Low Level Sagemaker API method using Docker (expand for details)

#### 1. Experimentation In the experimentation phase you'll use the notebook named `dockerizer-preperation-gender-classifier.ipynb` to collect data, format data for your experiment, build and tweak the model and do some quick test to validate the propose model works.
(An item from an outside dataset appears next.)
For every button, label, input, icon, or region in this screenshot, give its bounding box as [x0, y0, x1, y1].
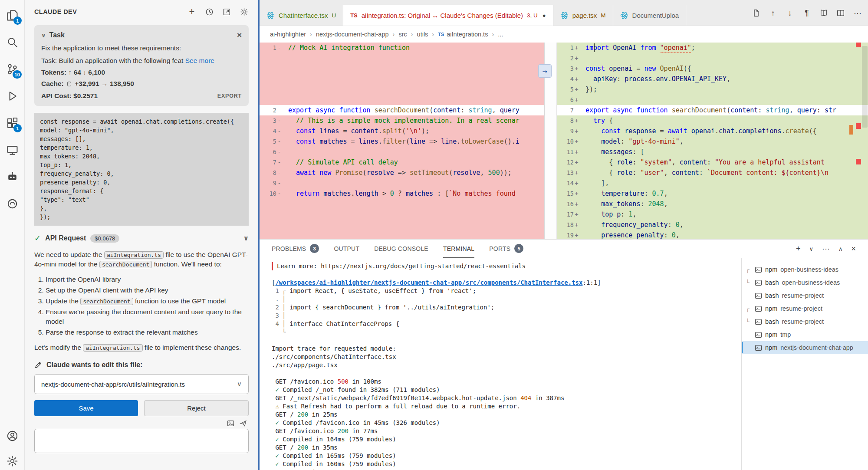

So head over to that notebook, and come back to the next sub-section once you finish running the notebook - `dockerizer-preperation-gender-classifier.ipynb` #### 2. Containerization In the containerization phase, you'll package the training and prediction code that you perfected during the experimentation phase, and use SageMaker to orchestrate training and hosting, possibly running training for more epochs, to get better accuracy of predictions. So, from your notebook instance, open the notebook named `dockerizer-orchestration-gender-classifier.ipynb`, and follow along. Once completed, come back to the next sub-section. #### 3. Integration Now that you have the trained model hosted behind a SageMaker managed endpoint, the next step would be to create a new API Gateway method, a Lambda function in the backend to integrate with the hosted endpoint, and update the configuration Javsacript of your webapplication. Once configured, this will enable the `Identify Gender` button, which when clicked, would send HTTP request to the new endpoint.

Hosting Pre-trained model using Docker (expand for details)

In this method you'll completely bypass data analysis, model creation and training. Instead you'll use the notebook named `dockerizer-model-import-gender-classifier.ipynb` to quickly test the pre-trained model that was available on this Github repository, host it on your S3 bucket and deploy it behind an SageMaker endpoint. So head over to that notebook, and come back to the this section once you finish running the notebook. Now that you have the trained model hosted behind a SageMaker managed endpoint, the next step would be to create a new API Gateway method, a Lambda function in the backend to integrate with the hosted endpoint, and update the configuration Javsacript of your webapplication. Once configured, this will enable the `Identify Gender` button, which when clicked, would send HTTP request to the new endpoint.

3. Eager to see the end result of all the hard work you put in to identify customers' genders? Launch one of these AWS CloudFormation templates in the Region of your choice to build the necessary resources automatically. Region| Launch ------|----- US East (N. Virginia) | [![Launch Module 1 in us-east-1](http://docs.aws.amazon.com/AWSCloudFormation/latest/UserGuide/images/cloudformation-launch-stack-button.png)](https://console.aws.amazon.com/cloudformation/home?region=us-east-1#/stacks/new?stackName=nlp-workshop-voc-sagemaker&templateURL=https://s3.amazonaws.com/nlp-workshop/templates/voc-sagemaker.json) US East (Ohio) | [![Launch Module 1 in us-east-2](http://docs.aws.amazon.com/AWSCloudFormation/latest/UserGuide/images/cloudformation-launch-stack-button.png)](https://console.aws.amazon.com/cloudformation/home?region=us-east-2#/stacks/new?stackName=nlp-workshop-voc-sagemaker&templateURL=https://s3.amazonaws.com/nlp-workshop/templates/voc-sagemaker.json) US West (Oregon) | [![Launch Module 1 in us-west-2](http://docs.aws.amazon.com/AWSCloudFormation/latest/UserGuide/images/cloudformation-launch-stack-button.png)](https://console.aws.amazon.com/cloudformation/home?region=us-west-2#/stacks/new?stackName=nlp-workshop-voc-sagemaker&templateURL=https://s3.amazonaws.com/nlp-workshop/templates/voc-sagemaker.json) EU (Ireland) | [![Launch Module 1 in eu-west-1](http://docs.aws.amazon.com/AWSCloudFormation/latest/UserGuide/images/cloudformation-launch-stack-button.png)](https://console.aws.amazon.com/cloudformation/home?region=eu-west-1#/stacks/new?stackName=nlp-workshop-voc-sagemaker&templateURL=https://s3.amazonaws.com/nlp-workshop/templates/voc-sagemaker.json) Now you will be able to make predictions about the gender of the customer from the first name. Try to see if you can increase the accuracy of your predictions.